The two were arrested in October on charges of fomenting ethnic strife after writing Facebook postings related to an unpublished book written some two decades ago by another anti-government activist, Murat Telibekov.

Telibekov is the object of a separate - and stalled - inquiry on a criminal charge of stoking ethnic, religious or social enmity. The charge has previously been used to jail opponents of the regime, and is punishable with a fine or up to 12 years in jail.

Outside the court, Telibekov showed a EurasiaNet.org correspondent a hand-printed copy of the offending book, a whimsical Russian-language collection of poetry and essays, titled Wind from the Street, which he tried unsuccessfully to publish 20 years ago.

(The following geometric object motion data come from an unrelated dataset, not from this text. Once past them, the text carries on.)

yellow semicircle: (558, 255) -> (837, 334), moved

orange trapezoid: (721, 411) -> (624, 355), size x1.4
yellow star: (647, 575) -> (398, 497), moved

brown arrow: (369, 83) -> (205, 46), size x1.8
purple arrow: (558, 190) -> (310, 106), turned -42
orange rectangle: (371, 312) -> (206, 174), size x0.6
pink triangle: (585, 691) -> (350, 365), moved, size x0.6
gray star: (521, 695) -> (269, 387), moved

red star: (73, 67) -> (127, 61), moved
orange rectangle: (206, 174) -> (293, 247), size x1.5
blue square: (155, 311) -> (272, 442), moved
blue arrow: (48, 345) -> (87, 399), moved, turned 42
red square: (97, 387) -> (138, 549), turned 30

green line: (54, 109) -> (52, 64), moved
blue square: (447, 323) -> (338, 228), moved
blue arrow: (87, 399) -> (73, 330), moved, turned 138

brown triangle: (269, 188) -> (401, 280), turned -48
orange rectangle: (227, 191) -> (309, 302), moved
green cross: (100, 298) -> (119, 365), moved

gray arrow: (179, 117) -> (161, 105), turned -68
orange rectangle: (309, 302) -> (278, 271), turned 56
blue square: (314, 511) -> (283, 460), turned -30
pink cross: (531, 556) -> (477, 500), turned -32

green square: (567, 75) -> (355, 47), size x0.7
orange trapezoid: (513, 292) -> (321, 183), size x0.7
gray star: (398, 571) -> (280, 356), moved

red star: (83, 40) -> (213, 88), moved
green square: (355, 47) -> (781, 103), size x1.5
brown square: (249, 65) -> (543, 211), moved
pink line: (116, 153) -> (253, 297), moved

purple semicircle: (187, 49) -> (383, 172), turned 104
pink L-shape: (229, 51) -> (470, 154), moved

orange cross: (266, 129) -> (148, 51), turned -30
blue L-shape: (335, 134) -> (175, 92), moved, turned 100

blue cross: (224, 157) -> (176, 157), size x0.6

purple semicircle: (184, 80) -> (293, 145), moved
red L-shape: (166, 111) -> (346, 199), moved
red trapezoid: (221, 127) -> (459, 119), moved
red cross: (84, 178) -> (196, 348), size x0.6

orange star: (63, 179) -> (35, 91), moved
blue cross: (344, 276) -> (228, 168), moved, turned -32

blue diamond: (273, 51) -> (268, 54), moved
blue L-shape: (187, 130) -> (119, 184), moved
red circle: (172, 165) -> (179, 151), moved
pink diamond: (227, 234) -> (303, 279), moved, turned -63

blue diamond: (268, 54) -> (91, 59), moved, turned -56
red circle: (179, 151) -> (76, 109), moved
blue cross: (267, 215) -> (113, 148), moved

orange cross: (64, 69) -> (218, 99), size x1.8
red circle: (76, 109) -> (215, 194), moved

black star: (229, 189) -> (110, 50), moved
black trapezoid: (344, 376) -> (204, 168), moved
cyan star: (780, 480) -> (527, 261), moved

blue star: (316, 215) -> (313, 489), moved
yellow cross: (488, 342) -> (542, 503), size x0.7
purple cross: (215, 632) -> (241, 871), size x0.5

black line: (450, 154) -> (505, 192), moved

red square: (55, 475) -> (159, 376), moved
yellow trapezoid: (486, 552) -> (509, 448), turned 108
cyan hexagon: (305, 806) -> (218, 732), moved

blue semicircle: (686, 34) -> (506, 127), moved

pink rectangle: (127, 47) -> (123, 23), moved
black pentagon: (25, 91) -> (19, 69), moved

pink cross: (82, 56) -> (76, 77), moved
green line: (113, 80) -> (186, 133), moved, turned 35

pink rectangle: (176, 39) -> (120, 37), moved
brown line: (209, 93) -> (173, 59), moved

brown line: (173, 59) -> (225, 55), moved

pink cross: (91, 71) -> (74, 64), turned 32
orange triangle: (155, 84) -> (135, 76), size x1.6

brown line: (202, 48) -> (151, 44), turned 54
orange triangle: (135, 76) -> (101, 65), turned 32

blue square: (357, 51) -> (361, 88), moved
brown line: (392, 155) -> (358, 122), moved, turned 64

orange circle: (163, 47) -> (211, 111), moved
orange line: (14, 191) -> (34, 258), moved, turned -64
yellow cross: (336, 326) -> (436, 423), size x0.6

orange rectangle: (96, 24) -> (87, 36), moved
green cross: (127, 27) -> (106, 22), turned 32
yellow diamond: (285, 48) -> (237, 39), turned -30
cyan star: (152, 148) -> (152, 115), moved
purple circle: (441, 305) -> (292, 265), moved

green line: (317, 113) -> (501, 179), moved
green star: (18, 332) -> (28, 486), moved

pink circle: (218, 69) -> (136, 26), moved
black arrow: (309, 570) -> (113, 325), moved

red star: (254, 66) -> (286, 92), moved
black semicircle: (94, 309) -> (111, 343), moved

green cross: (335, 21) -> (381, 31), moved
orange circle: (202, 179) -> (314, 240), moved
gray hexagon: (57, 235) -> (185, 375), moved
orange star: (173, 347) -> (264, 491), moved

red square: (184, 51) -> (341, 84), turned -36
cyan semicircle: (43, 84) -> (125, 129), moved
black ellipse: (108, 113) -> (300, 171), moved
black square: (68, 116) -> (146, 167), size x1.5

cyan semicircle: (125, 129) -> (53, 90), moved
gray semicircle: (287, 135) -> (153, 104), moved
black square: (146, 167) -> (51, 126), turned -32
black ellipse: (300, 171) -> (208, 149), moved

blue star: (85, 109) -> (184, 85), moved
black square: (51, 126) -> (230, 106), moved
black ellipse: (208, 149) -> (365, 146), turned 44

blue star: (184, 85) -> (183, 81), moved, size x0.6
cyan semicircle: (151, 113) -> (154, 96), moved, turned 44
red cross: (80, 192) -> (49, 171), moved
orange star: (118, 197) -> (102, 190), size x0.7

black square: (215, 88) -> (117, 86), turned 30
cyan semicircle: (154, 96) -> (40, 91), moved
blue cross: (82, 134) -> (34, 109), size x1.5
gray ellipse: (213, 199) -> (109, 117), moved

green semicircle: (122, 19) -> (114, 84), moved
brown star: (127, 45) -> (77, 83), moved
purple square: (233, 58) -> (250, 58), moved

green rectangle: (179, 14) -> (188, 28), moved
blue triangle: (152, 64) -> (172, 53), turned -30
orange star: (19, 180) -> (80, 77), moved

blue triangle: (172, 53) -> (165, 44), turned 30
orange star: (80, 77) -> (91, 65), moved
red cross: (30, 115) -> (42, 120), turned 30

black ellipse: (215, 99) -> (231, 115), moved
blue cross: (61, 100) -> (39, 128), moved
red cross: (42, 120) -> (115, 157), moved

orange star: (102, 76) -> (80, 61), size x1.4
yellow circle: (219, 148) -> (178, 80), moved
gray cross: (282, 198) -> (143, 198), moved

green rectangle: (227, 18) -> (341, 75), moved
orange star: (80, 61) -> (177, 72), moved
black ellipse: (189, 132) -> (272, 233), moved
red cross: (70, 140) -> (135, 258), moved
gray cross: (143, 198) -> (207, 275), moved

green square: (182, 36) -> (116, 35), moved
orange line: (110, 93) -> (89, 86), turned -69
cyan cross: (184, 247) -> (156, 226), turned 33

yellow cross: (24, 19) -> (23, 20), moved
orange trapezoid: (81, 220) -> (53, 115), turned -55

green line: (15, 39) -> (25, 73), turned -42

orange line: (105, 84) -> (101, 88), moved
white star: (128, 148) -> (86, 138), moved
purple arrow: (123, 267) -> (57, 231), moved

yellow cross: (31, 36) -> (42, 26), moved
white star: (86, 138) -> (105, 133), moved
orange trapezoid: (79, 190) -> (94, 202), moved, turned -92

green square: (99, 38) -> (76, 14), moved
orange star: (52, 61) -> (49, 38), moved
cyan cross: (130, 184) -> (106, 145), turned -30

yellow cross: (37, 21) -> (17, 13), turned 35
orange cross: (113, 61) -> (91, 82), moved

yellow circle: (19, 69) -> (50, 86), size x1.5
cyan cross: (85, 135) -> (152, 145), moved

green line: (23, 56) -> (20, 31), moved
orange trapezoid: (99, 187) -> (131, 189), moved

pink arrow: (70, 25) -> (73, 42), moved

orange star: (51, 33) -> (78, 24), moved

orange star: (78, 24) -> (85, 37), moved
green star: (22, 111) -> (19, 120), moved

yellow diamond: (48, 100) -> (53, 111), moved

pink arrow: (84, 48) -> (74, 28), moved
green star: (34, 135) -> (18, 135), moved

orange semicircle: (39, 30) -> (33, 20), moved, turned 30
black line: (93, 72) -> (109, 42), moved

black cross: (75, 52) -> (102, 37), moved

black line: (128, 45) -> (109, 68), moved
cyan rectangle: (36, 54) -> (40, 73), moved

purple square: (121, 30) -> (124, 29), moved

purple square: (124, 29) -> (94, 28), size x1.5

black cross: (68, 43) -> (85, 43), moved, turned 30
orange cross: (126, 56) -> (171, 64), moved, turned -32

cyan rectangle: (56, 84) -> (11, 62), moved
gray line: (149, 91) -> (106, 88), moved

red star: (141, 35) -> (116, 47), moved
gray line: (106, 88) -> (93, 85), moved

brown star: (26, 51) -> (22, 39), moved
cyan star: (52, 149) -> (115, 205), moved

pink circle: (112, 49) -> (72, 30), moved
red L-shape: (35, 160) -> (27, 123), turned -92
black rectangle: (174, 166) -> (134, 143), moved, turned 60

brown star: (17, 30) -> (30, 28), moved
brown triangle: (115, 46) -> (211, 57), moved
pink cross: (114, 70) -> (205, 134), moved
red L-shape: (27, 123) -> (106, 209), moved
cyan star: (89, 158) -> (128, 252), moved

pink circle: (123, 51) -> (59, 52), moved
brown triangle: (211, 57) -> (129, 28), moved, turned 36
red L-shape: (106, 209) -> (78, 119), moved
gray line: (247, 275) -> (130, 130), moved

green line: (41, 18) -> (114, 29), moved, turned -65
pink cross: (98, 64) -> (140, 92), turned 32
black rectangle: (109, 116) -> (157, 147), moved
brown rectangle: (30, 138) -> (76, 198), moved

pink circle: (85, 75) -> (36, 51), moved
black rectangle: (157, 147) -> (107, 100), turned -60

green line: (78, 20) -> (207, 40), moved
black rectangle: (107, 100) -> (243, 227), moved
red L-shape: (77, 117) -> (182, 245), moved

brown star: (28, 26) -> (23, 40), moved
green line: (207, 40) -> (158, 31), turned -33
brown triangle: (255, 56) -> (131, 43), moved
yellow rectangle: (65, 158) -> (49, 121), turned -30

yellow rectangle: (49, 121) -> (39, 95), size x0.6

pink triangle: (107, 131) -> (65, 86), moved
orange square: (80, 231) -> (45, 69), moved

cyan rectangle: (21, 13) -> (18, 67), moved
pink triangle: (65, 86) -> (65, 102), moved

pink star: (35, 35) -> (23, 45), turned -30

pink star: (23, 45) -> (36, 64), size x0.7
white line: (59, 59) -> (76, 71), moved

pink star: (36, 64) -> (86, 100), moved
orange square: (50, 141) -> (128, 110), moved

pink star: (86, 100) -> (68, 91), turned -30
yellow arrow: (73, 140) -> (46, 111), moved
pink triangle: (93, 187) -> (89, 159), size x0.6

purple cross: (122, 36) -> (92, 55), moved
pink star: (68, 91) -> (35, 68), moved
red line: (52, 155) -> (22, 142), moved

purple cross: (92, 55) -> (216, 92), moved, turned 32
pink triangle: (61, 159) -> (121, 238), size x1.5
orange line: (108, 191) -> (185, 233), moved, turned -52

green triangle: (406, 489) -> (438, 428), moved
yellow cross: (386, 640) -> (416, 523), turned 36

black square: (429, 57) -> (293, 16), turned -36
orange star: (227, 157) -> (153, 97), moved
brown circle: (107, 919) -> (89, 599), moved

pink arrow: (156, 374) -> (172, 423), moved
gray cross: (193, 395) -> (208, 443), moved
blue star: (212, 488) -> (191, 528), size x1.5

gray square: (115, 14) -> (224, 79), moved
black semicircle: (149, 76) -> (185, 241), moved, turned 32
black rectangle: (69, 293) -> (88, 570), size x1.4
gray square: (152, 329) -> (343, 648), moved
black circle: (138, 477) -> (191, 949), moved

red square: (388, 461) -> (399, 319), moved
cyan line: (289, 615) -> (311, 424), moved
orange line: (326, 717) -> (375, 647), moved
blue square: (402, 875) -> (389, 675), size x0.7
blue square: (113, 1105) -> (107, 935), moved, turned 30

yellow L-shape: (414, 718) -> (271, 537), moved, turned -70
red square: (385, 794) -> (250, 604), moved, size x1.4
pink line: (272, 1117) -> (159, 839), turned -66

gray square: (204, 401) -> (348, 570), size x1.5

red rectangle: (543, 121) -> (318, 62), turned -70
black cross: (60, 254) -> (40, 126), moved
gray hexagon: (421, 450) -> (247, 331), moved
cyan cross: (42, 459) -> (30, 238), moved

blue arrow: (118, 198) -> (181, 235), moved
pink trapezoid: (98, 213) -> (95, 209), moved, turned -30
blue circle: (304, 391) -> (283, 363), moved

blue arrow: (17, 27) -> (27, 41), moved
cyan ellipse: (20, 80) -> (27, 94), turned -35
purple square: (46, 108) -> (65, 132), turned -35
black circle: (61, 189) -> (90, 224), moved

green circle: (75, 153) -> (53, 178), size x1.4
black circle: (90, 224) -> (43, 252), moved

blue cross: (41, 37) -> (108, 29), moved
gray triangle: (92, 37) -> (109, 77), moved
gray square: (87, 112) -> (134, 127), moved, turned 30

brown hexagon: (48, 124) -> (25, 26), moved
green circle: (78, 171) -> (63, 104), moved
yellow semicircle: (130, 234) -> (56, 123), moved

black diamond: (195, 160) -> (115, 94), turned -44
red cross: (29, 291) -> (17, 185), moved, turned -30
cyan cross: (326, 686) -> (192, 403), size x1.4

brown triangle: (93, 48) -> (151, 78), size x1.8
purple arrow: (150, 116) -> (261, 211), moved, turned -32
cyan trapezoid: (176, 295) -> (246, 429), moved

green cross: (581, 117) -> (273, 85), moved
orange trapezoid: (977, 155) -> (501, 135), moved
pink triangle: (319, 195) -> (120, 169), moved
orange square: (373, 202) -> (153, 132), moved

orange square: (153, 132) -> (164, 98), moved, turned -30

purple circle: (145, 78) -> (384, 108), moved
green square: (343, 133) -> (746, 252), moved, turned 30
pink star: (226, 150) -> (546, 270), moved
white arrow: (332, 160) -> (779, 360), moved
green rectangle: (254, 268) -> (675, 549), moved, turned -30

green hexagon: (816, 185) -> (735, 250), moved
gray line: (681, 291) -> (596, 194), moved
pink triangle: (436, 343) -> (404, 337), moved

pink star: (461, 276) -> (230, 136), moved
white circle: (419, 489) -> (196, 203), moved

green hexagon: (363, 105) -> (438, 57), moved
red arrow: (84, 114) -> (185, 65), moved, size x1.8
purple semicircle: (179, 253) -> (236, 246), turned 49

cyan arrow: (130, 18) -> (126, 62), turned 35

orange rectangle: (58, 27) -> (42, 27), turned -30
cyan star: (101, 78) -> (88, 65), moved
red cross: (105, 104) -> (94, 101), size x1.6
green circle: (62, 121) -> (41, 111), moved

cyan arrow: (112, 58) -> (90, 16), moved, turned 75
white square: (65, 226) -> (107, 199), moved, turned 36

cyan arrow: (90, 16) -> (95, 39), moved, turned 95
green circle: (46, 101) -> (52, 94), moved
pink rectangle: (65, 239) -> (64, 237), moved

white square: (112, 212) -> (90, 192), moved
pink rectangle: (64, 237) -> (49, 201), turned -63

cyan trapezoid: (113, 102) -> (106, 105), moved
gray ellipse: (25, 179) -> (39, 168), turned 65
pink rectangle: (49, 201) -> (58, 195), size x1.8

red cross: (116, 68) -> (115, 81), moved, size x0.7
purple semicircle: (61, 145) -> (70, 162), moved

Telibekov maintains he did not even write the excerpt of his book that has landed Mambetalin and Narymbayev in court after they re-posted it, and said that it was added to an online version of his writings by an unknown hand.

Although Telibekov is no friend of the defendants, who were critical of his writings in the Facebook postings that landed them in court, he also deems the proceedings politically motivated.

"This is just a pretext - the real reason is quite different," he said.

Human rights activist Yevgeniy Zhovtis, who was present in court to support the defendants, suggested this might be a test case ahead of trying times for the government. "[Authorities] are trying, in the context of the socioeconomic situation, to warn everyone and put pressure on everyone who can rally public opinion," Zhovtis, Kazakhstan's most prominent civil rights campaigner, told EurasiaNet.org.

Kazakhstan looks set to experience a potentially prolonged economic slump as global prices for oil, the country's main export commodity, sink to levels unseen in the past decade. A population once used to regular bulletins of growing prosperity is instead facing a prolonged period of economic uncertainty with high inflation and a severely devalued currency.

That has combined to put a chill on the political environment and made even passing remarks on social media fair game for prosecutors.

"This is a show trial," civil society campaigner Galym Ageleuov told EurasiaNet.org. "We have now retreated so profoundly into authoritarianism that those citizens who still try to express their opinions and exercise their right to freedom of speech are subject to persecution."

Officials in Astana deny that they pursue politically motivated prosecutions.

The hearing on January 8 eventually got under way after a failed motion by Mambetalin seeking the replacement of the judge, and one by Narymbayev to have the case adjourned. The two only had their handcuffs removed after supporters signed a petition in protest to be sent to the Supreme Court.

After 10 hours of hearings, the trial was adjourned to January 11.